Select every line below containing the word "della".

### Stored data entries
______

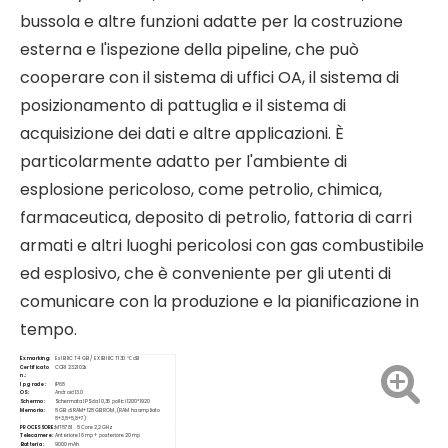
bussola e altre funzioni adatte per la costruzione
esterna e l'ispezione della pipeline, che può
cooperare con il sistema di uffici OA, il sistema di
XPad_07
Multi_pad 10
posizionamento di pattuglia e il sistema di
$
0
$
0
acquisizione dei dati e altre applicazioni. È
particolarmente adatto per l'ambiente di
esplosione pericoloso, come petrolio, chimica,
farmaceutica, deposito di petrolio, fattoria di carri
armati e altri luoghi pericolosi con gas combustibile
ed esplosivo, che è conveniente per gli utenti di
comunicare con la produzione e la pianificazione in
tempo.
Ex marking:
Ex IB IIC T4 GB / EX IB IIIC T130 ℃ dB
Certificato
CCRI 23.2102x
n.:
I
p
g
rade
:
IP68
OS
:
Android 13.0
XPAD_08 4G
Ex Tablet12（Sistema Windows）
Schermo:
Schermata IPS da 10,36 pollici 1200*1920
Memoria:
8 GB di RAM+128 GB ROM, (RAM ha ampliato
8+3,8+5,8+7)
PROCESSORE:
MT8781 8 Core 2,2 GHz
$
0
$
0
Telecamere:
Anteriore 16 mp + posteriore 20 mp
Batteria:
9000 mAh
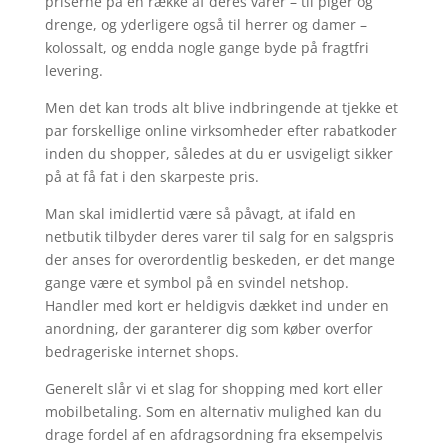
priserne på en række af deres varer – til piger og
drenge, og yderligere også til herrer og damer –
kolossalt, og endda nogle gange byde på fragtfri
levering.
Men det kan trods alt blive indbringende at tjekke et
par forskellige online virksomheder efter rabatkoder
inden du shopper, således at du er usvigeligt sikker
på at få fat i den skarpeste pris.
Man skal imidlertid være så påvagt, at ifald en
netbutik tilbyder deres varer til salg for en salgspris
der anses for overordentlig beskeden, er det mange
gange være et symbol på en svindel netshop.
Handler med kort er heldigvis dækket ind under en
anordning, der garanterer dig som køber overfor
bedrageriske internet shops.
Generelt slår vi et slag for shopping med kort eller
mobilbetaling. Som en alternativ mulighed kan du
drage fordel af en afdragsordning fra eksempelvis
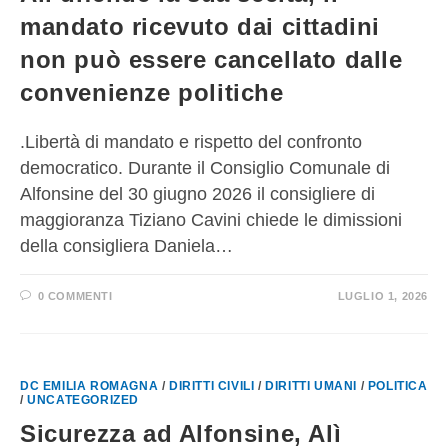
mandato ricevuto dai cittadini
non può essere cancellato dalle
convenienze politiche
.Libertà di mandato e rispetto del confronto
democratico. Durante il Consiglio Comunale di
Alfonsine del 30 giugno 2026 il consigliere di
maggioranza Tiziano Cavini chiede le dimissioni
della consigliera Daniela…
0 COMMENTI
LUGLIO 1, 2026
DC EMILIA ROMAGNA
/
DIRITTI CIVILI
/
DIRITTI UMANI
/
POLITICA
/
UNCATEGORIZED
Sicurezza ad Alfonsine, Alì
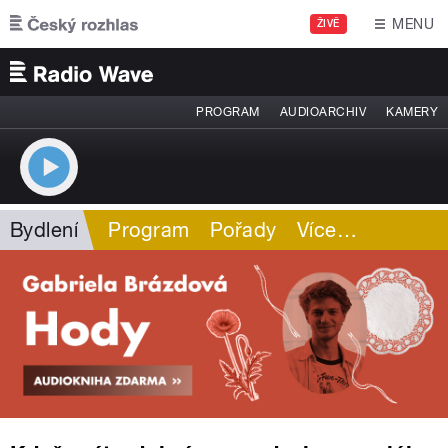
Přejít k hlavnímu obsahu
MENU
ŽIVĚ
PROGRAM
AUDIOARCHIV
KAMERY
Bydlení
Program
Pořady
Více
…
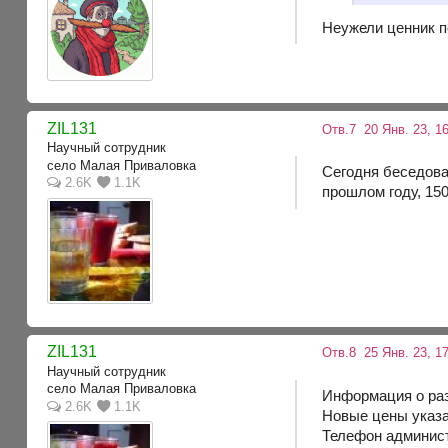
Неужели ценник п
ZIL131
Отв.7
20 Янв. 23, 16
Научный сотрудник
село Малая Приваловка
Сегодня беседова
2.6K
1.1K
прошлом году, 15
ZIL131
Отв.8
25 Янв. 23, 17
Научный сотрудник
село Малая Приваловка
Информация о раз
2.6K
1.1K
Новые цены указа
Телефон админист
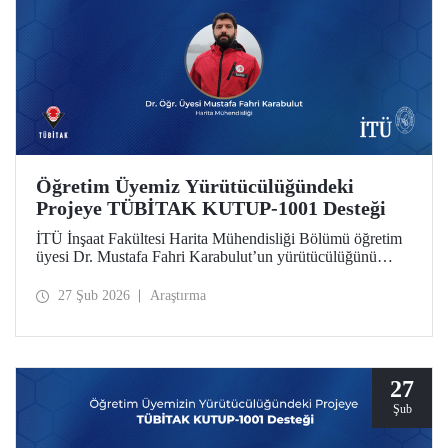
Öğretim Üyemiz Yürütücülüğündeki
Projeye TÜBİTAK KUTUP-1001 Desteği
İTÜ İnşaat Fakültesi Harita Mühendisliği Bölümü öğretim
üyesi Dr. Mustafa Fahri Karabulut’un yürütücülüğünü
üstlendiği proje, TÜBİTAK KUTUP-1001 Destek
Programı kapsamında desteğe değer görüldü.
27 Şub 2026
Araştırma
27
Şub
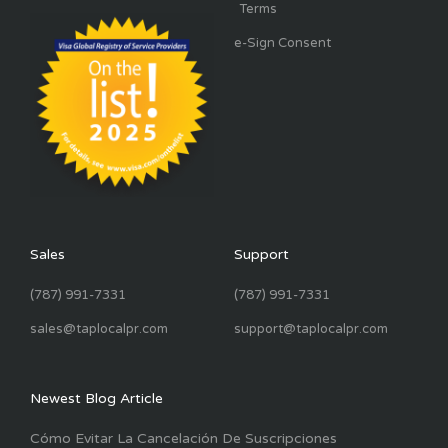
Terms
e-Sign Consent
Sales
Support
(787) 991-7331
(787) 991-7331
sales@taplocalpr.com
support@taplocalpr.com
Newest Blog Article
Cómo Evitar La Cancelación De Suscripciones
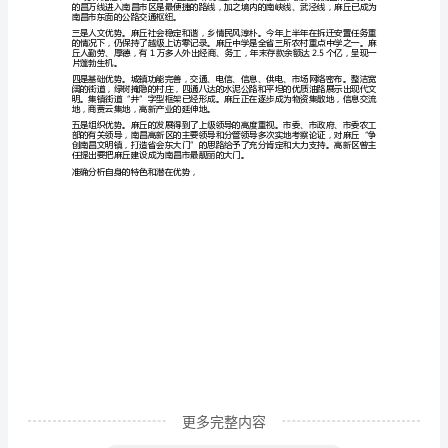
争
创
长避短，形成特色，科学定位，做出精品。
南
昌
文
和谐发展。
明
镇
打
二、理性思考
造
省
会
东
更多完整内容
大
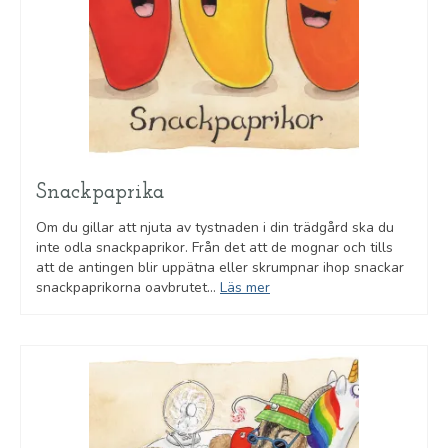
Snackpaprika
Om du gillar att njuta av tystnaden i din trädgård ska du
inte odla snackpaprikor. Från det att de mognar och tills
att de antingen blir uppätna eller skrumpnar ihop snackar
snackpaprikorna oavbrutet...
Läs mer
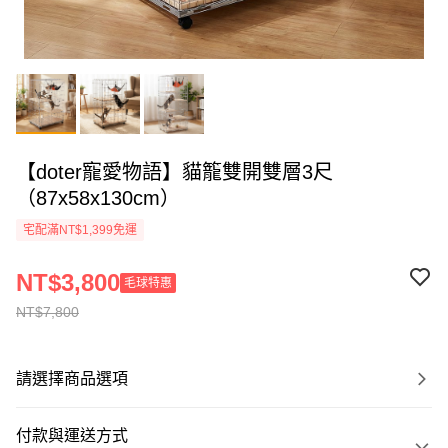
【doter寵愛物語】貓籠雙開雙層3尺
（87x58x130cm）
宅配滿NT$1,399免運
NT$3,800
毛球特惠
NT$7,800
請選擇商品選項
付款與運送方式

______

### Output for this task
esterna e l'ispezione della pipeline, che può
della consigliera Daniela…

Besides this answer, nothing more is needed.